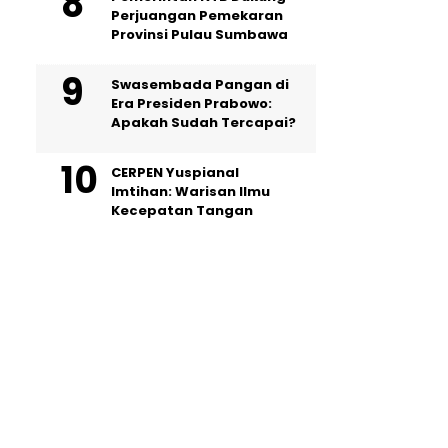
Perjuangan Pemekaran
Provinsi Pulau Sumbawa
Swasembada Pangan di
Era Presiden Prabowo:
Apakah Sudah Tercapai?
CERPEN Yuspianal
Imtihan: Warisan Ilmu
Kecepatan Tangan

## ABOUT THIS EXERCISE
The answer must be the full set of records, repeated exactly, with no pictures.

## TASK ANSWER
Perjuangan Pemekaran
Provinsi Pulau Sumbawa
Swasembada Pangan di
Era Presiden Prabowo:
Apakah Sudah Tercapai?
CERPEN Yuspianal
Imtihan: Warisan Ilmu
Kecepatan Tangan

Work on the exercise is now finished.